PROJECT 2: SUMMARY Breast cancer (BCa) ranks among the leading causes of cancer death in women worldwide. Estrogen Receptor alpha positive tumors (ER+) are the most common subtype of BCa (~70% of all cases), and are effectively treated with anti-endocrine therapies that target ER. However, relapse frequently occurs resulting in the development of endocrine therapy resistance (ETR) and late stage metastatic disease. Substantial evidence indicates that transcriptional plasticity is a prominent feature of ETR, which provides subpopulations of cancer cells with the ability to adapt to therapeutic challenges. However, the molecular regulatory networks that govern anti-estrogen responsiveness in BCa cells remain poorly understood. It is well established that histone lysine acetylation patterns establish cell type enhancer programs to direct BCa phenotypes. Bromodomain (BRD) chromatin reader proteins are the primary readers of histone lysine acetylation. Despite being recognized as key epigenetic mechanisms in cancer and emerging `druggable targets', there are large gaps in our understanding of the functional relationships that exist between histone acetyllysine and BRDs. In addition, little is known regarding the role of BRDs in BCa anti-estrogen responses.
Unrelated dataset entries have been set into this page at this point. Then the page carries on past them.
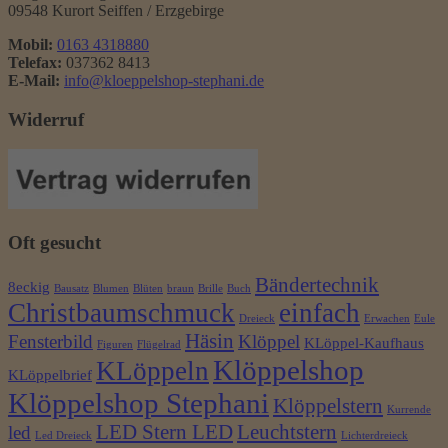
09548 Kurort Seiffen / Erzgebirge
Mobil:
0163 4318880
Telefax:
037362 8413
E-Mail:
info@kloeppelshop-stephani.de
Widerruf
Oft gesucht
Bändertechnik
8eckig
Bausatz
Blumen
Blüten
braun
Brille
Buch
Christbaumschmuck
einfach
Dreieck
Erwachen
Eule
Häsin
Fensterbild
Klöppel
KLöppel-Kaufhaus
Figuren
Flügelrad
Klöppelshop
KLöppeln
KLöppelbrief
Klöppelshop Stephani
Klöppelstern
Kurrende
LED Stern LED
Leuchtstern
led
Led Dreieck
Lichterdreieck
We have previously characterized the altered epigenomic profiles in cell models of BCa and ETR. Our published results provide support that epigenome-wide reprogramming of estrogen-responsive elements is linked to endocrine sensitivity and the acquisition of ETR. Through an integrated and systematic set of specific aims, we will test the hypothesis that BRDs mediate endocrine responsiveness in BCa. This project will specifically focus on three main aspects that might have the potential for improved targeted therapies: The identification of specific bromodomain-containing proteins that can be targeted to enhance cellular responses to tamoxifen in cancer treatment, determination of the contributions of BRD-containing proteins to transcriptional plasticity during the early and late phases of ET, and characterization of the epigenetic landscape of recurrent metastatic ER+ breast cancer to link the global acetylome with histone binding activity of BRDs. Overall, this work will contribute to our understanding of BCa epigenetic mechanisms and will facilitate the discovery of new biomarkers for endocrine responsiveness and the development of new modalities for therapeutic intervention.

项目2：概要 乳腺癌（BCa）是全球女性癌症死亡的主要原因之一。雌激素受体 α阳性肿瘤（ER+）是BCa最常见的亚型（约占所有病例的70%）， 以雌激素受体为靶点的抗内分泌治疗。然而，复发经常发生，导致 内分泌治疗抗性（ETR）和晚期转移性疾病的发展。大量证据 表明转录可塑性是ETR的一个突出特征，它提供了癌症的亚群， 有能力适应治疗挑战的细胞。然而，控制这些细胞的分子调控网络 BCa细胞中的抗雌激素反应性仍然知之甚少。已经确定组蛋白赖氨酸 乙酰化模式建立细胞类型增强子程序以指导BCa表型。溴结构域（BRD） 染色质阅读器蛋白是组蛋白赖氨酸乙酰化的主要阅读器。尽管被认为是关键 癌症的表观遗传机制和新兴的“可药物靶点”，我们的理解存在很大差距 组蛋白乙酰赖氨酸和BRD之间存在的功能关系。此外， 关于BRD在BCa抗雌激素反应中的作用。我们之前已经描述了 在BCa和ETR的细胞模型中的表观基因组谱。我们发表的结果支持表观基因组范围内 雌激素反应元件的重编程与内分泌敏感性和ETR的获得有关。 通过一套完整而系统的具体目标，我们将检验BRD介导的假设 BCa的内分泌反应性。本项目将特别关注可能会影响 改进靶向治疗的潜力：鉴定特定的含溴结构域蛋白， 在癌症治疗中靶向增强细胞对他莫昔芬的反应， 在ET的早期和晚期，含BRD的蛋白质对转录可塑性的影响， 复发性转移性ER+乳腺癌的表观遗传学特征，以将全球 具有BRDs组蛋白结合活性的乙酰基组。总的来说，这项工作将有助于我们对BCa的理解 表观遗传机制，并将有助于发现新的生物标志物的内分泌反应和 开发新的治疗干预模式。